Teaching Labor Day
Today is Labor Day in the United States. It's another holiday - like Veterans Day, Memorial Day and Flag Day - that is losing any meaning to young people other than being a day off.
The first Labor Day was celebrated on Tuesday, September 5, 1882. The observance, organized by the Central Labor Union in New York as a day of rest for working persons, was later moved to the first Monday in September.
While most other countries celebrate workers on May 1 of each year, U.S. President Grover Cleveland supported a September date to avoid associations with the Chicago Haymarket riot in May of 1886. He signed a bill into law making the September Labor Day observance a federal holiday in 1894.
Here are some videos via learner.org that you can use to teach Labor Day.
"Industrializing America" http://www.learner.org/courses/amerhistory/units/14/ Unit 14 of America's History in the Making, looks at how industrialization required new labor markets and spawned the rise of the labor movement.

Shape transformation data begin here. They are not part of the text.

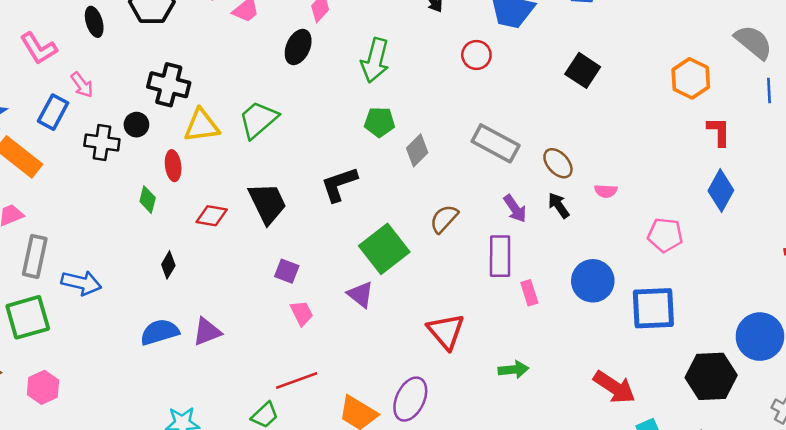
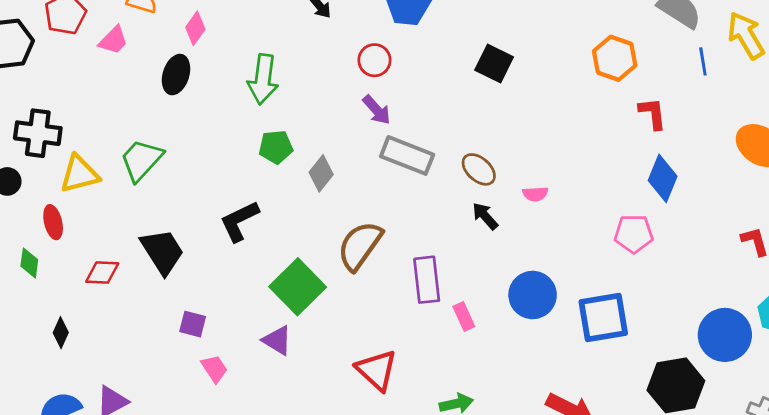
purple arrow: (515, 209) -> (377, 110), moved
brown semicircle: (444, 219) -> (360, 246), size x1.5
pink pentagon: (665, 235) -> (634, 234), moved

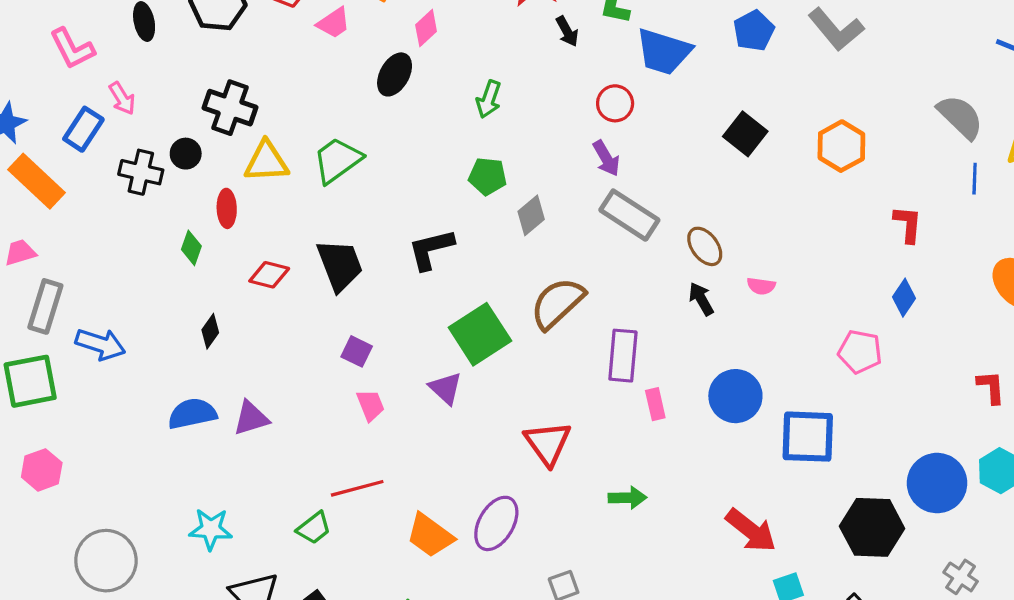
orange hexagon: (615, 58) -> (841, 146), moved
green arrow: (263, 79) -> (489, 99), size x0.7
blue diamond: (663, 178) -> (904, 298), size x0.7

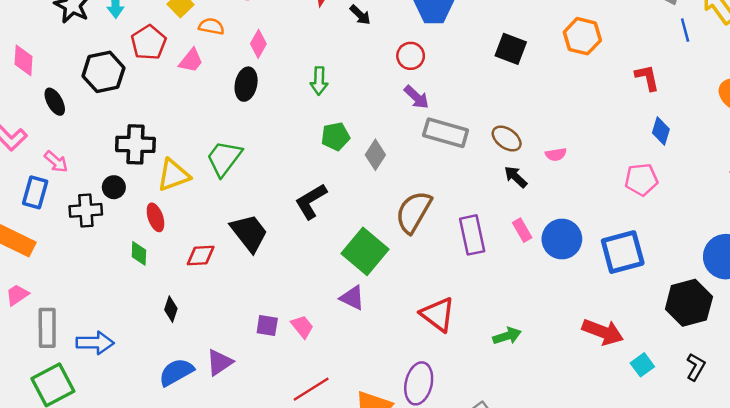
purple square: (357, 351) -> (267, 325), moved
pink rectangle: (655, 404) -> (522, 230), moved

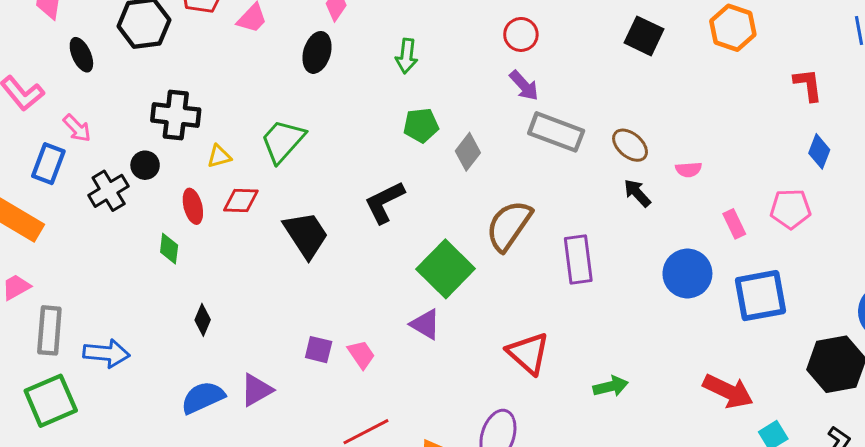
yellow triangle: (174, 175) -> (219, 156), size x0.6
black cross: (86, 210) -> (109, 191), turned -32
pink rectangle: (522, 230) -> (734, 224), moved
red diamond: (201, 256) -> (241, 200), moved

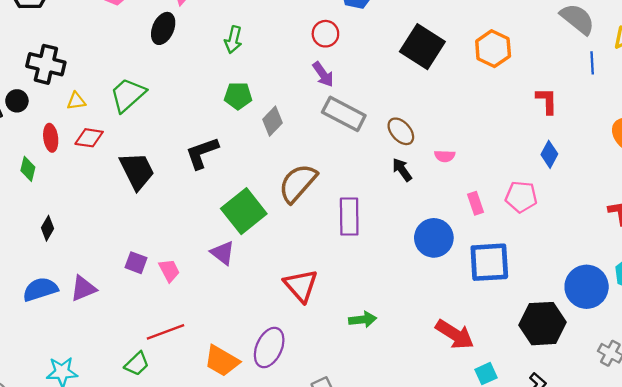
black square: (644, 36) -> (422, 47), size x1.4

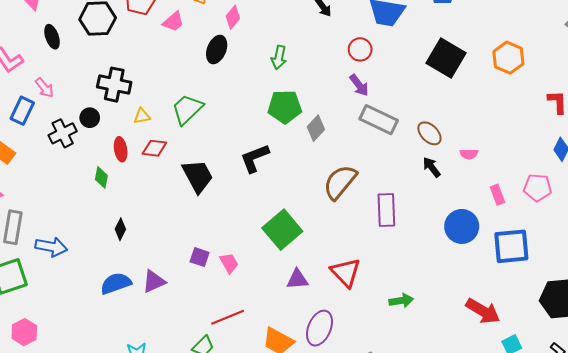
green pentagon: (238, 96) -> (285, 107), size x1.4
green square: (244, 211) -> (282, 230), moved
purple triangle: (223, 253) -> (297, 279), moved, turned -40

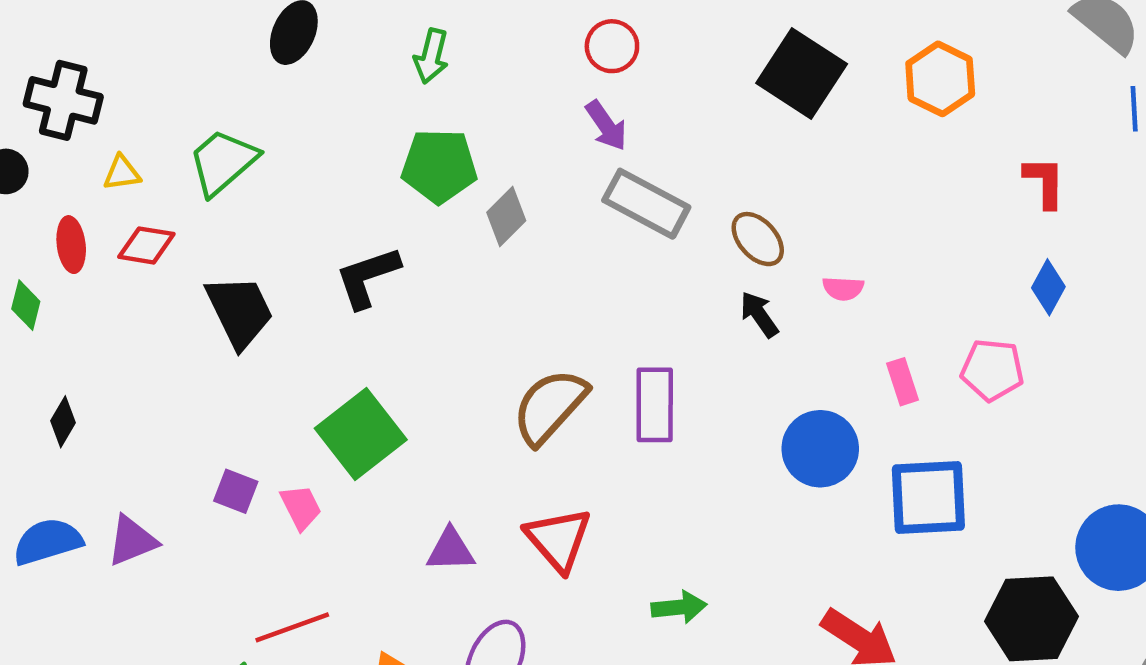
brown semicircle: (340, 182) -> (550, 407), moved
green square: (282, 230) -> (361, 434), moved

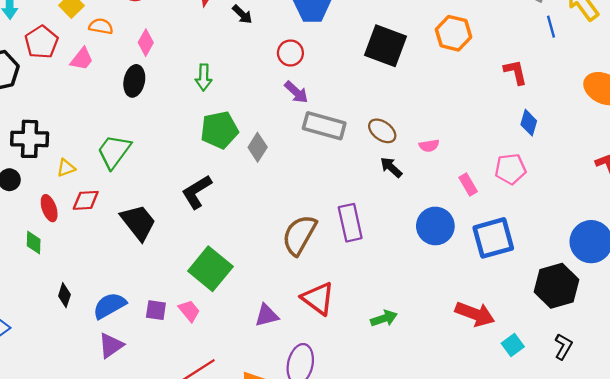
blue semicircle: (48, 542) -> (109, 306), moved

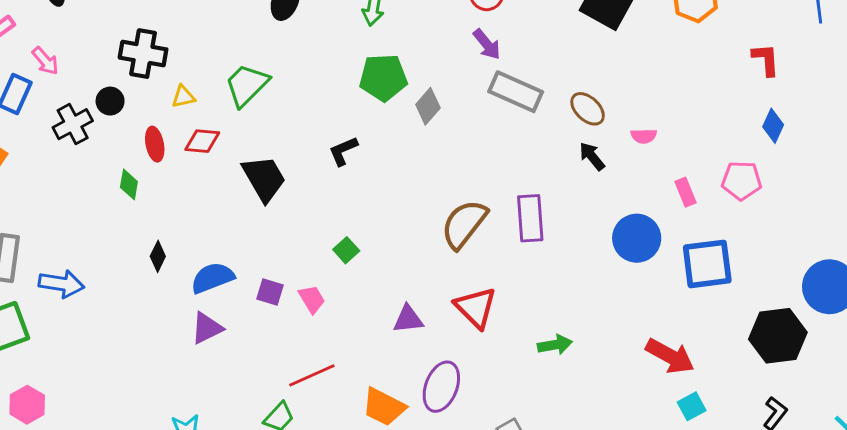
black L-shape: (197, 192) -> (343, 151), size x0.7
green square: (210, 269) -> (346, 250), size x0.5
cyan square: (513, 345) -> (692, 406), moved

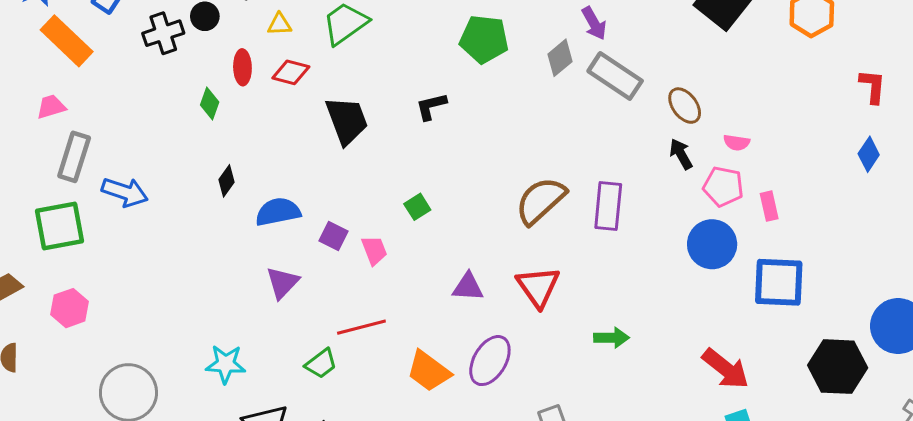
gray diamond: (428, 106) -> (560, 58), moved
pink pentagon: (742, 180) -> (723, 186), moved
purple triangle: (207, 328) -> (282, 283), moved, turned -30

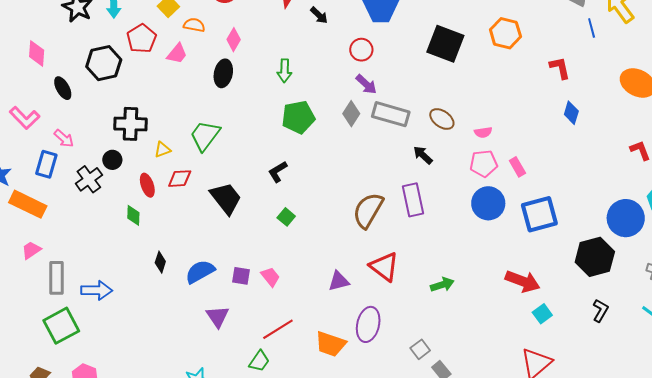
black arrow: (681, 154) -> (423, 155), moved
green square: (417, 207) -> (286, 217), moved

A Biography of America, Unit 17, "Capital and Labor" http://www.learner.org/biographyofamerica/prog17/ takes a look at historic labor developments in the U.S.
For a look at how industrialization changed society - drawing women into the labor force and, later, the labor movement - see "The Lowell
System: Women in a New Industrial Society," http://www.learner.org/workshops/primarysources/lowell/introduction.html Program 3 of Primary Sources.
See how larger economic issues drive labor migrations in Europe and America in Program 5 of Inside the Global Economy. http://www.learner.org/resources/series86.html
Get a better understanding of the development and role of labor unions with Economics U$A
http://www.learner.org/resources/series79.html Program 22, "Labor and Management."
Consider the impact of employment and labor issues on a more personal level with Growing Old in a New Age
http://www.learner.org/resources/series84.html Program 9, "Work, Retirement, and Economic Status."
See how labor issues have impacted literature in American Passages: A Literary Survey, Unit 12, "Migrant Struggle."